Data suggest that OSA is linked with cognitive impairment, may advance cognitive decline, and is a bidirectional relationship. Women with OSA were reportedly more likely to develop mild cognitive impairment compared with women without OSA.⁶¹ An elevated oxygen desaturation index and a high percentage of time spent with hypoxia was associated with increased risk of developing mild cognitive impairment and dementia.

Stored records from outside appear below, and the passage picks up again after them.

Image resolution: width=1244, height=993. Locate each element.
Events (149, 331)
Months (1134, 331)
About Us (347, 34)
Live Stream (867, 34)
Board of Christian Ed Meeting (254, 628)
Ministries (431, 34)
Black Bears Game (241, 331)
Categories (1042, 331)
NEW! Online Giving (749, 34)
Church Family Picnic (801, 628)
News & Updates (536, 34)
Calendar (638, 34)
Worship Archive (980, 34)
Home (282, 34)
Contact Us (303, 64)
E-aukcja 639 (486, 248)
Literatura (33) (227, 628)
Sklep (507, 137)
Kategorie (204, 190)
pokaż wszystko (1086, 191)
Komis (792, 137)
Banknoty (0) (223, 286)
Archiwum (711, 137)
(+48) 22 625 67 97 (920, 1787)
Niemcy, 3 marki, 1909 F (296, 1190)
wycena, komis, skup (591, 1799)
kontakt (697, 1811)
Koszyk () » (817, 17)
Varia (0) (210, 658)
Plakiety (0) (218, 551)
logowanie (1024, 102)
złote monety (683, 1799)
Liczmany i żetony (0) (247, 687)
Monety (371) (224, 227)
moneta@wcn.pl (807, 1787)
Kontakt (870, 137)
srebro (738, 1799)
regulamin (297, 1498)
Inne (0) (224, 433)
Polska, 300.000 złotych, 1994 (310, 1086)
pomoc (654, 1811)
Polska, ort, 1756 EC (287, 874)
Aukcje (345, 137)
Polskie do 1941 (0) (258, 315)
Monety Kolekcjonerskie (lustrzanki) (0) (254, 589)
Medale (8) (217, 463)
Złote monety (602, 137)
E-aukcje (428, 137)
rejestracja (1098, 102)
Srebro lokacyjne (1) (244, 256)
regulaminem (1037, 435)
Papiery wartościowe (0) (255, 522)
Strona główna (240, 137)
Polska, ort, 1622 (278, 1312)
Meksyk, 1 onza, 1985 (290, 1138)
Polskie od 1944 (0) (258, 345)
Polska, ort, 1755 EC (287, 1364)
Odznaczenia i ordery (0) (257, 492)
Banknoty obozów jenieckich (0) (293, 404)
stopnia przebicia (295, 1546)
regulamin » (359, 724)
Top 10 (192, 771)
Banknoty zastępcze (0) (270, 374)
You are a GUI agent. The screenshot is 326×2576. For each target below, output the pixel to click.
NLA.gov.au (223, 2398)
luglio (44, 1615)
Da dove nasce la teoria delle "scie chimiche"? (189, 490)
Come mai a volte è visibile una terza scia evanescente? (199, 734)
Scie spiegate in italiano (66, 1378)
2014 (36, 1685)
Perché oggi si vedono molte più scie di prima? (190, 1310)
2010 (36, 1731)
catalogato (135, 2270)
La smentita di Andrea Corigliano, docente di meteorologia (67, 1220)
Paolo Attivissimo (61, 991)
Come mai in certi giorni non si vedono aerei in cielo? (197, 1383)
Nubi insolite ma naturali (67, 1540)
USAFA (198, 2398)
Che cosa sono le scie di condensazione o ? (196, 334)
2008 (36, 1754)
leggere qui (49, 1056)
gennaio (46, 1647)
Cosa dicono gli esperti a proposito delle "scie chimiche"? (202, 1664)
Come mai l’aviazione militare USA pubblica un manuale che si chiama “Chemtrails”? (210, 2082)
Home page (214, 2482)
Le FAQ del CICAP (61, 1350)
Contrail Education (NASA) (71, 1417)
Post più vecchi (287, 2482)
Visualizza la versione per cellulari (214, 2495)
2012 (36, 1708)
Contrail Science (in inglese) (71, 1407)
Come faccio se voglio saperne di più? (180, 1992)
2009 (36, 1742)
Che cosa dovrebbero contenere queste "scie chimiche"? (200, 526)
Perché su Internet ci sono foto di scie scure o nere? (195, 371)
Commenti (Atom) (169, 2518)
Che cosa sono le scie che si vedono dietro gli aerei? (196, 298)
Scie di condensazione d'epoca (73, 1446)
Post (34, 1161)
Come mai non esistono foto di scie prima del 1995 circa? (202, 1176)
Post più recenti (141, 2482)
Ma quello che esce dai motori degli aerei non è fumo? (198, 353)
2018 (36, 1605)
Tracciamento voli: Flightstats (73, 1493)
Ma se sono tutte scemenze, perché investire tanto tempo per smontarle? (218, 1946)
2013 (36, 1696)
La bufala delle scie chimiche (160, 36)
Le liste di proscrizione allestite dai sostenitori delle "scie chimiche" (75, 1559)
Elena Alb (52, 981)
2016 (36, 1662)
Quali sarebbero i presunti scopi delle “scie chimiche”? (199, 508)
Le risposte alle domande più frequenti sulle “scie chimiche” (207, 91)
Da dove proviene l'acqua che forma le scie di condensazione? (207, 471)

OSA was found to be an independent risk factor for cerebral white matter changes in middle-age and older individuals. Moderate to severe OSA imparted a 2 times higher risk of cerebral white matter changes compared with individuals without OSA.⁶² Another study of 20 patients with severe OSA compared with 40 healthy volunteers found diffusion imaging consistent with impaired fibrin integrity in those with OSA, indicative of white matter microstructure damage, and the impairment was associated with increased disease severity and higher systemic inflammation.⁶³

Individuals with hypoxia for a high percentage of time during sleep had a 4 times higher odds of cerebral microinfarcts.⁶⁴ Cognitive scores decreased less in men. Men typically have more time in slow-wave sleep, suggesting that slow-wave sleep may be protective against cognitive decline. Mild cognitive impairment and Alzheimer disease were found more likely to develop and occur at an earlier age in individuals with sleep-disordered breathing compared with individuals without sleep-disordered breathing.⁶⁵

OSA was also associated with increased serum amyloid beta levels in a study of 45 cognitively normal patients with OSA compared with 49 age- and sex-matched control patients. Increased amyloid beta levels correlated with increasing severity of sleep apnea as measured by the AHI.⁶⁶

Mechanism linking OSA and cognition

One possible mechanism linking sleep quality and cognitive impairment or Alzheimer disease is the role of unfragmented sleep in attenuating the apolipo­protein E e4 allele on the incidence of Alzheimer disease.⁶⁷ Beta amyloid is released during synaptic activity. Neuronal and synaptic activity decreases during sleep, and disrupted sleep could increase beta amyloid release.⁶⁸ Sleep has been found to enhance the clearance of beta amyloid peptide from the brain interstitial fluid in a mice model.⁶⁹

Recent data point toward the bidirectional relationship between the sleep and Alzheimer disease in that excessive and prolonged neuronal activity in the absence of appropriately structured sleep may be the reason for both Alzheimer disease and OSA.^70,71

Effect of treatment for OSA on cognition

White matter integrity in 15 patients with OSA before and after treatment with CPAP was compared with 15 matched controls. Over 12 months, there was a nearly complete reversal of white matter abnormalities in patients on CPAP therapy.⁷² Improvement in memory, attention, and executive function paralleled the changes in white matter after the treatment.

CONCLUSION

OSA is a serious condition with far-reaching consequences associated with impaired quality of life, depressive symptoms, drowsy driving, metabolic disease, and cognitive decline. Treatment of OSA improves many of these health consequences, emphasizing the need for OSA screening. Large randomized studies are needed to assess the efficacy of CPAP on metabolic outcomes, including insulin sensitivity and glucose tolerance, in reducing disease burden. Study of the endophenotypes of patients with OSA is needed to define and target the mechanisms of OSA-induced adverse health outcomes and perhaps lead to personalized care for patients with OSA.